With this apt citation, Robbin Zella, the Director of the Housatonic Museum of Art introduces the work of Michael Hafftka, an American artist whose paintings convey the horrific experiences and the dark emotions that characterize the Holocaust. The son of two Holocaust survivors, Hafftka experiences the pain and misery of this dark era of history not as a direct witness, but as someone deeply haunted by the experience nonetheless. For him it becomes a revelation as well as a way to commemorate the suffering of his parents and other victims of the Holocaust. Michael states: “I began to paint my dreams and soon enough the experience of painting brought on exciting and mysterious experiences, as suggestive as dreaming. I felt freer than I had ever felt before. Painting became revelatory” (Michael Hafftka: A retrospective: large oils 1985-2003, Housatonic Museum of Art, Bridgeport CT, with an introduction by Robbin Zella).

Externalizing the nightmare that has haunted his family and his childhood, Hafftka expresses the raw emotions and undisguised horrors of the Holocaust. In his oil painting “Chain of Command”, we see mutilated–decapitated and amputated–humanoids whose features have been wiped out by misery and torture.
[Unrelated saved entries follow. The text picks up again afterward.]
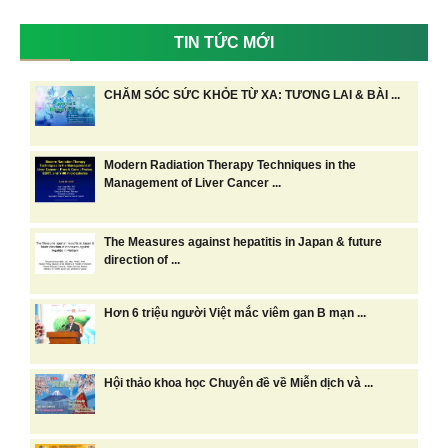
TIN TỨC MỚI
CHĂM SÓC SỨC KHỎE TỪ XA: TƯƠNG LAI & BÀI ...
Modern Radiation Therapy Techniques in the
Management of Liver Cancer ...
The Measures against hepatitis in Japan & future
direction of ...
Hơn 6 triệu người Việt mắc viêm gan B mạn ...
Hội thảo khoa học Chuyên đề về Miễn dịch và ...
Most of them are naked, deprived of every shred of civilized humanity. It’s not clear anymore who are the victims and who are the victimizers. As we know, in the sordid life of the concentration camp, prisoners acted as guards and torturers of fellow prisoners. With each person fighting for even one more day of survival, empathy was rarely possible in this environment. At Auschwitz, Polish and Ukrainian prisoners guarded the Jews, and some of the Jews were forced to be a part of the group that ran the crematoria. Humanity is desecrated to the core, reduced in its entirety to an emotion that is inseparable from sensation: unspeakable pain.

Ceremony by Michael Hafftka

In the painting “Ceremony”, we see the aftermath of the slaughter of the innocent. The title is somewhat ironic, however, since millions of human beings were ruthlessly sent to their deaths–gassed and burned–with no ceremony whatsoever, and no real burial to commemorate their death. Their truncated, desecrated bodies become intertwined in the last effort to defy death in the gas chambers by climbing upon another body, living or dead, for a last breath of air.

The Charnel House, Pablo Picasso

As Sam Hunter states in his introduction to Hafftka’s series of paintings of the Holocaust, “The maimed and truncated body forms, with their ghastly pallor, recall the visual obscenities of the Nazi death camps seen in postwar photo journalism, not to mention Picasso’s mournful and eloquent Holocaust elegy, “The Charnel House”. (Michael Hafftka, with an introduction by Sam Hunter, DiLaurenti Publishing, 8). Like in Picasso’s masterpiece, there is no human emotion left on the canvas in “Ceremony”. Instead, it’s all transposed to us, the viewers, who observe with horror the gruesome spectacle of death.